The most memorable moment had nothing to do with the primary subject – or perhaps it did. Craig Earnshaw asked for the most extreme example of geographical remoteness encountered by the panel. No-one sought to compete with Matt Davis’s reference to Hogan Lovells’ office in Outer Mongolia, neatly emphasising that there are no geographical limits any more.
Dinner with Nuix
A dinner hosted by Nuix on Monday night gave me another example of projects which turn out bigger than anticipated, as well as an object-lesson in the value of actually reading one’s e-mails. I had been asked to say a few words along with Vince Neicho of Allen & Overy, Mark Surguy of Eversheds and Jim Kent of Nuix. The final e-mail confirming this actually referred to a “lively discussion with a panel… moderated by Chris Dale” – singing for my supper had turned into a full-blown opera. I was very pleased to do it.
No rule or duty requires us to keep everything, I said. Studies on both sides of the Atlantic showed that many companies do not know what they spent on eDiscovery last year and therefore have no way of measuring its total cost – the standing costs of keeping data which no one will ever need and the reactive costs of ploughing through it for discovery purposes. That in turn means that they cannot begin to calculate the RoI of pre-emptive action. Many factors appear to militate against deletion, and a misreading of the recent West African Gas Pipeline case in the UK courts might induce fears parallel to the US terror of sanctions. In both jurisdictions, it would pay actually to read the cases before concluding that safety lay in keeping everything – if anything, the scope for error, or of simply being overwhelmed by the problem (to say nothing of the expense), lies more in excessive retention than in defensible deletion.

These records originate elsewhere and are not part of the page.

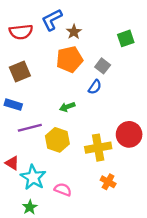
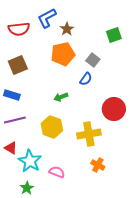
purple line: (30, 128) -> (15, 120), moved
red circle: (129, 134) -> (114, 109), moved

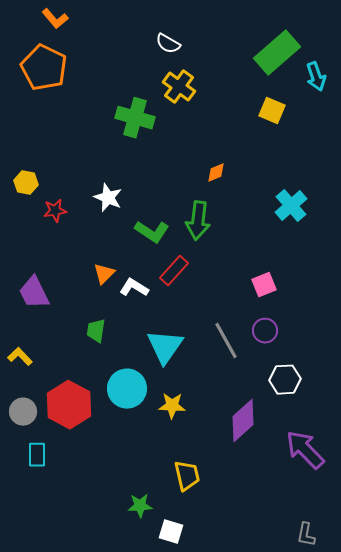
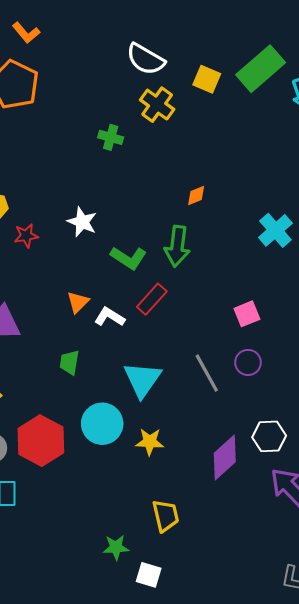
white semicircle: (168, 44) -> (145, 59), size x1.5
yellow square: (272, 111) -> (207, 79), moved
green cross: (135, 118) -> (111, 137), size x0.6
white hexagon: (285, 380) -> (269, 436), moved

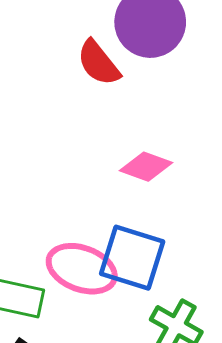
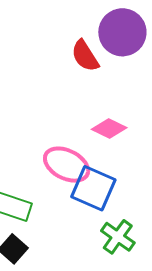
pink ellipse: (82, 269) -> (67, 165), moved

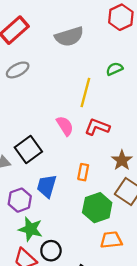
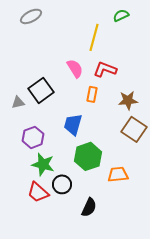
brown star: (122, 160) -> (128, 100), turned 30
orange rectangle: (83, 172) -> (92, 94), moved
blue trapezoid: (47, 186) -> (73, 124), moved
green hexagon: (97, 208) -> (88, 156), moved

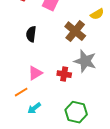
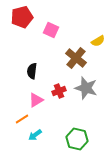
black semicircle: (31, 34) -> (32, 71), moved
red cross: (64, 74) -> (59, 91), moved, turned -32

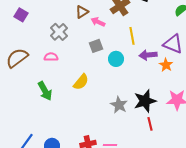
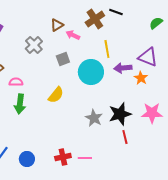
gray square: (96, 46) -> (63, 59), moved
pink semicircle: (51, 57) -> (16, 82), moved
cyan circle: (116, 59) -> (91, 72), size x1.6
green arrow: (45, 91) -> (20, 104), turned 36

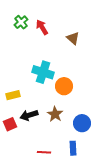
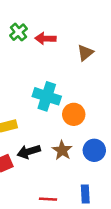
red arrow: (42, 27) -> (45, 39), turned -56
brown triangle: (73, 38) -> (85, 53), turned 40
blue circle: (82, 123) -> (94, 150), moved

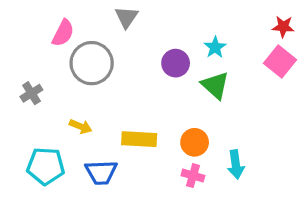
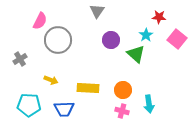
gray triangle: (126, 17) -> (97, 11), moved
red star: (283, 27) -> (159, 17), moved
cyan star: (215, 47) -> (146, 35), moved

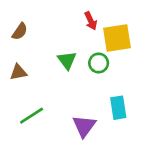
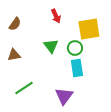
red arrow: (91, 21) -> (56, 16), moved
cyan rectangle: (118, 108) -> (77, 68), moved

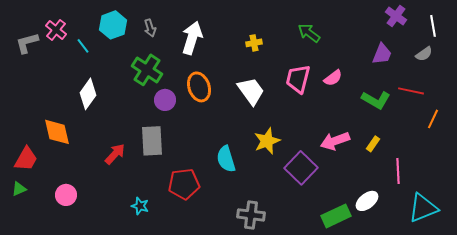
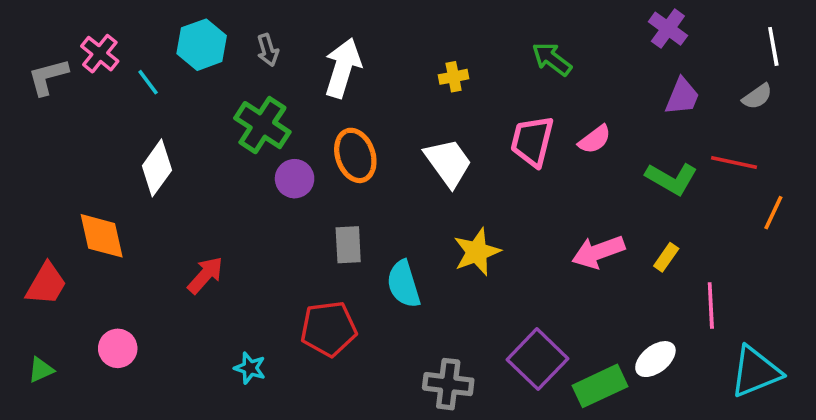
purple cross: (396, 16) -> (668, 29), moved
gray rectangle: (152, 141) -> (348, 245), moved, size x0.7
purple square: (301, 168) -> (538, 359), moved
green triangle: (19, 189) -> (41, 370), moved

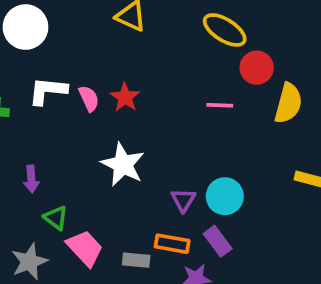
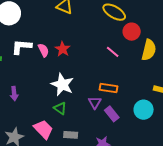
pink line: (220, 105) -> (113, 52), turned 40
cyan circle: (225, 196) -> (144, 110), moved
green triangle: (56, 218) -> (60, 108), moved
purple rectangle: (218, 241) -> (112, 114), moved
orange rectangle: (172, 244) -> (109, 88), moved

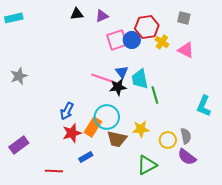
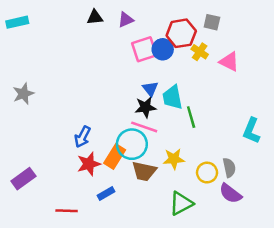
gray square: (184, 18) -> (212, 22), moved
pink line: (102, 78) -> (144, 127), moved

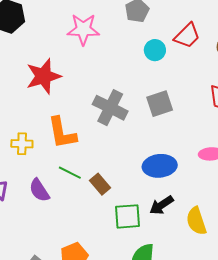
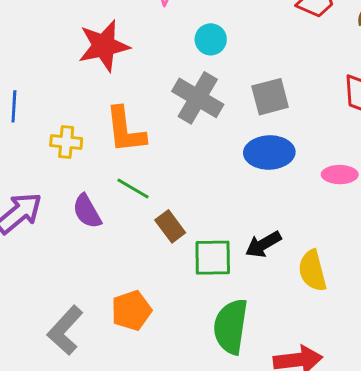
cyan circle: (155, 50) -> (211, 39), moved
blue ellipse: (160, 166) -> (269, 152), moved
brown rectangle: (100, 184) -> (170, 226), moved

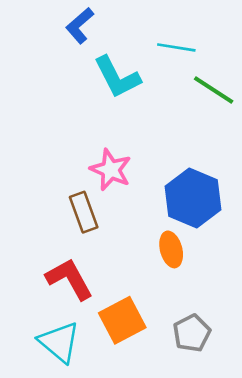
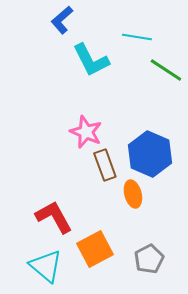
brown rectangle: (84, 212) -> (105, 165), moved

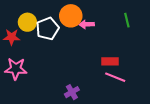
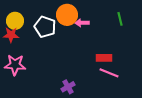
yellow circle: (27, 22) -> (15, 21), moved
white pentagon: (47, 29) -> (45, 27), turned -30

What could companies do differently? They could review the balance between the in-house and the out-house resources available to deal with the issues including, for example, external managed review; they could keep up with new technology; they could make sure that their lawyers focus on real objectives as opposed to plodding through disclosure exercises as if they were themselves a business objective; they could “encourage” their lawyers to cooperate instead of fighting in every procedural ditch – I would have pointed in this context to US Magistrate Judge David Waxse’s recent excellent paper on cooperation even if Judge Waxse had not been present, as he was.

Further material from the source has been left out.